There are many ways to gain professional experience as a graduate student, from full-time summer internships to leadership positions with one of the many student organizations. Professional experiences can serve a variety purposes, including exploring new industries, learning to apply transferable skills in new areas, learning entirely new skills, and more, and the type of experience that’s most beneficial to you will depend on your goals and background. This page provides information on this full range of resources and opportunities, many of which are available directly through Yale.
Read on for an overview of the kinds of opportunities available to you, or jump straight to the pages for specific categories below.
Finding the Right Fit
In the right circumstances, a full-time summer internships can be an ideal way to kickstart a career. Tech companies often offer internships explicitly aimed at graduate students, but many other opportunities are open to graduate students even if not advertised for them directly. A number of opportunities are available directly through Yale, including the President’s Public Service Fellowship and summer positions at Yale University Press. Keep in mind that GSAS has specific regulations regarding full-time internships, as well as part-time work beyond 10 hours per week—see the Summer Internships page for more information on these regulations along with links to many more opportunities at Yale and beyond.
Alternatives to the Internship
For many graduate students, it may not be realistic to take a full summer away from research and other obligations. The good news is that there is no shortage of opportunities to gain professional experience that don’t require an onerous time commitment and that can be just as valuable for your career journey as a traditional internship. Part-time work can be carried out during the academic year, and Yale offers opportunities covering many different offices and job functions. And you may not have realized that participation in student organizations also contributes to professional development, but this kind of work builds skills in leadership and project management with a time commitment designed to fit into a graduate student’s schedule.

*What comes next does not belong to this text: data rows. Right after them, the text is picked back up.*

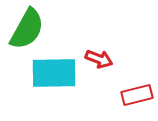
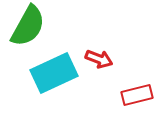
green semicircle: moved 1 px right, 3 px up
cyan rectangle: rotated 24 degrees counterclockwise
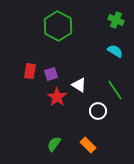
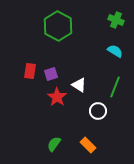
green line: moved 3 px up; rotated 55 degrees clockwise
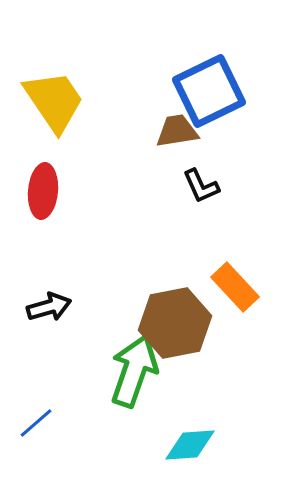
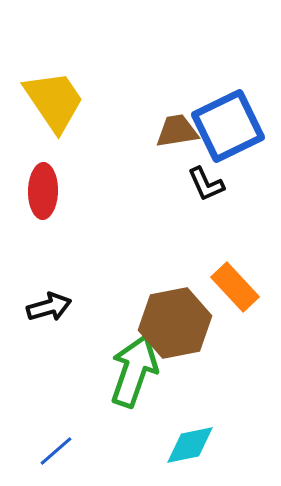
blue square: moved 19 px right, 35 px down
black L-shape: moved 5 px right, 2 px up
red ellipse: rotated 4 degrees counterclockwise
blue line: moved 20 px right, 28 px down
cyan diamond: rotated 8 degrees counterclockwise
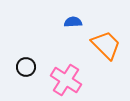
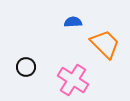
orange trapezoid: moved 1 px left, 1 px up
pink cross: moved 7 px right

A number of organizations at Yale also organize opportunities for consulting work, which can range in time commitment from a single weekend to a yearlong project requiring a few hours of work per week. These projects are not just for students interested in pursuing consulting as a career, and are a great way to experience working with a team, to learn basic business practices and to see how your skills translate to new areas. For similar experience in a remote form, you may also consider micro-internships, which give you the chance to do short-term freelance work in your area of expertise.
In busy periods when even part-time work can’t fit into your schedule, there are still opportunities to build skills and explore careers via virtual experiences and job simulations. These generally involve sample projects provided by real companies using realistic materials and datasets designed to simulate the workflow and process of a particular job function. Yale provides access to a number of sites that host these opportunities, which also pair well with other online career resources like LinkedIn Learning.